Attention Mechanism: How LLMs Decide ‘What Matters Most’
Written by - Millan Kaul
Attention explains how an LLM decides which words or tokens matter most when generating a response.
WHY?
- Prompt behavior: attention tells the model which parts of a prompt matter for each answer, so it is key to understanding why some instructions are followed and others are ignored.
- Test design: when testing long prompts or nested rules, attention affects whether the model treats the right words as important.
WHAT?
- An attention mechanism lets a model assign different weights to different tokens when producing each output token. Some tokens influence the next output more than others.
- Self-attention means every token looks at all the other tokens in the input, including itself, to decide which ones matter most for the current output.
- The model computes attention using three vectors per token: Query (Q), Key (K), and Value (V). Query-Key similarity gives attention scores, which weight the Values.
Concrete examples:
- In “The cat sat on the mat”, when predicting “sat”, the model pays more attention to “cat” than to “the.”
- In “She put the book on the table because it was heavy”, attention links “it” to “book,” not “table.”
Quick rule of thumb: attention tells the model where to focus inside the input.
WHEN AND WHERE?
When attention matters most
- When prompts include multiple instructions (“do X, but not Y, unless Z”), attention decides whether the model prioritizes the right constraint.
- In multi-turn conversations, attention controls how much past context influences the next response.
- When summarizing long documents, attention quality affects whether key details are preserved.
Where attention appears
- In transformer layers of every modern LLM. Each layer has multi-head self-attention, with different heads focusing on different patterns.
- In debug views such as attention heatmaps, which show which input tokens the model considered important.
- In system behavior: attention is what lets models track earlier parts of long prompts and preserve key context.
Practical examples:
- “The cat sat on the mat” — when predicting “sat,” attention links “cat” and “mat” more strongly than “the.”

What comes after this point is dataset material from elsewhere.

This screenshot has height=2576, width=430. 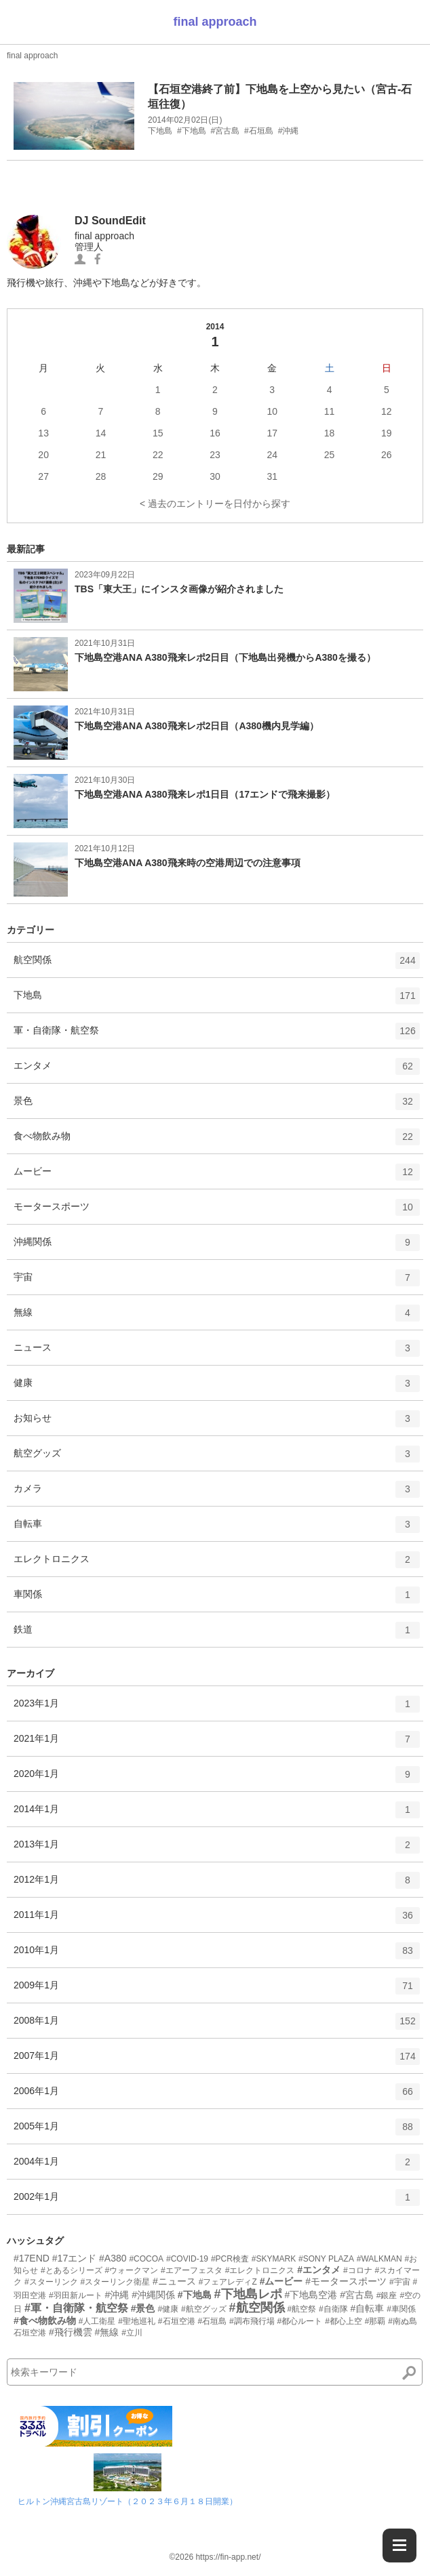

- A long incident report where attention focuses more on root cause lines than boilerplate text.
- A safety prompt containing “NEVER reveal secrets” should keep that phrase highly weighted even if it appears later.
HOW?
Practical steps
- Each token becomes Q, K, V
- The model converts each token embedding into three vectors: query, key, and value.
- Compute attention scores
- Each token’s query is compared with every other token’s key; higher similarity means more attention.

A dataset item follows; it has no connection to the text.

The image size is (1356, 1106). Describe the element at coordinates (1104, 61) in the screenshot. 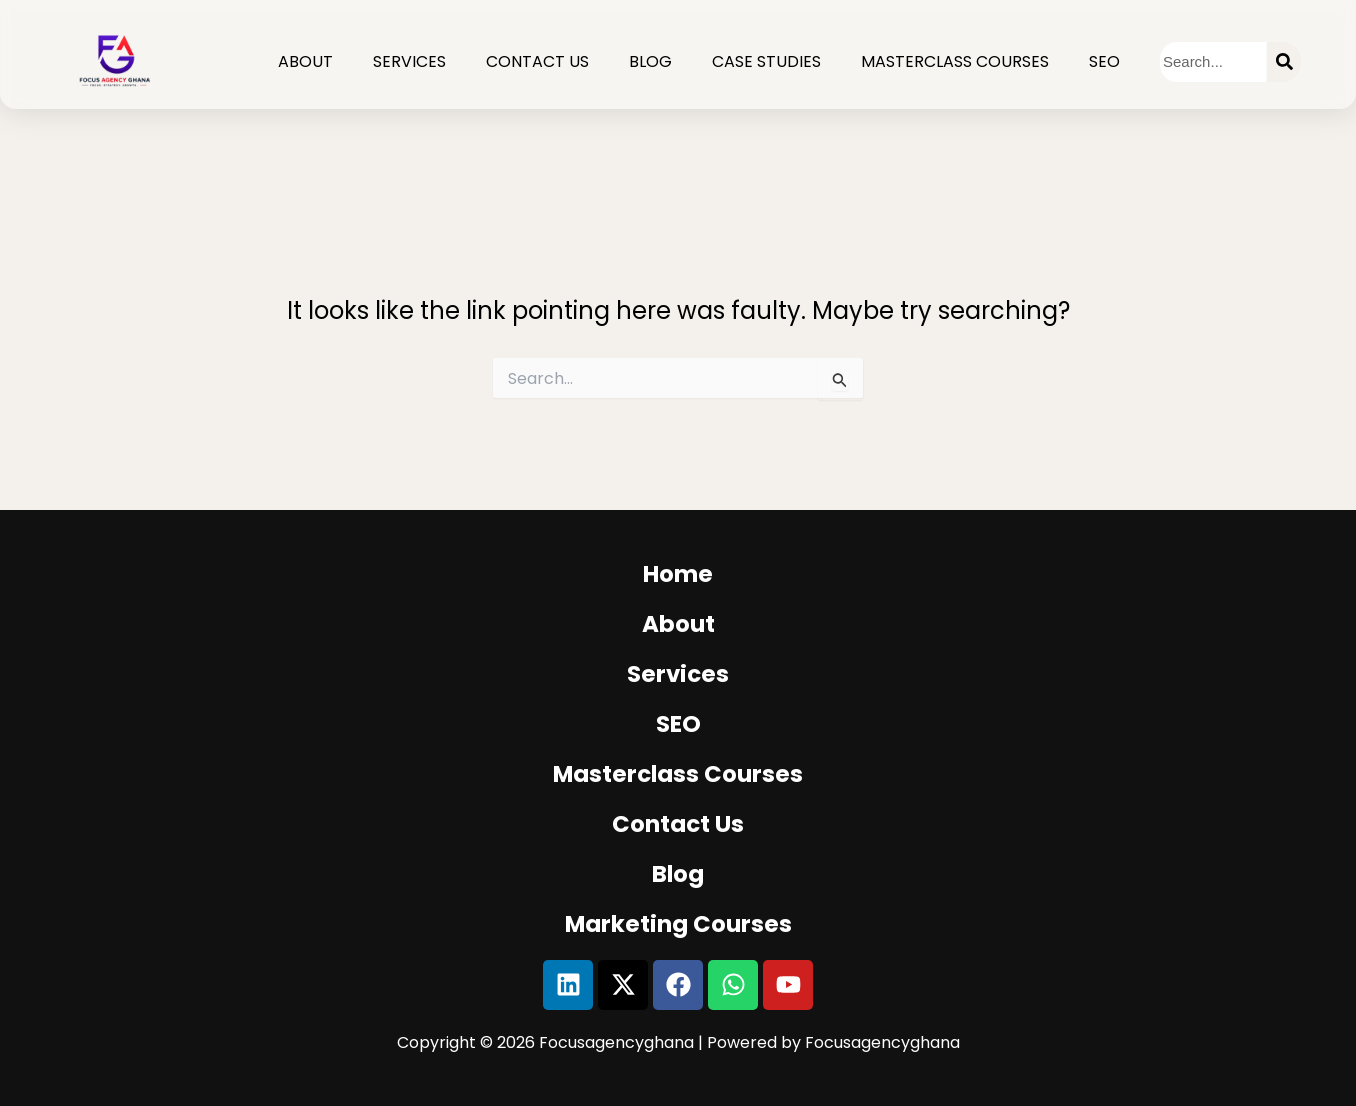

- Turn scores into weights and mix values
- Scores go through softmax to become weights that sum to 1, then a weighted sum of values builds a context-aware representation.

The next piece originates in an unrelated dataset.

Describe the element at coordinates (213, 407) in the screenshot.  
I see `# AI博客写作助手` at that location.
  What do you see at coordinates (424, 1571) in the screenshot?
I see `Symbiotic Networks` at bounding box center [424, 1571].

- Repeat across heads and layers
- Multi-head attention lets different heads look for different patterns, and stacking layers captures deeper relationships.
Real examples
- “The cat sat” prediction: when predicting “sat,” Query(“sat”) finds high similarity with Key(“cat”) and Key(“mat”), so it pulls more “cat” and “mat” context into the representation.
- Pronoun resolution: “She dropped the glass because it broke” — attention links “it” strongly to “glass,” not “she.”
- Business rule testing: prompt “Follow policy X unless condition Y. Input Z.” depends on attention to weight “unless condition Y” heavily.
Testing mindset
- Test position sensitivity: does reordering critical instructions change behavior?
- Test constraint respect: does the model still follow safety rules buried at the end of long prompts?
- Use contrast tests: same content with different ordering or emphasis; unexpected flips indicate attention issues.
For Leaders
Why attention matters: it determines whether the model focuses on the right instructions and context, especially in long or complex prompts.
Where to watch: check whether constraints, safety rules, and business logic remain influential as prompt length grows.
Risk management: attention problems can make models ignore important clauses or context. Add “does the model focus on the right part of the prompt?” to your AI risk checklist.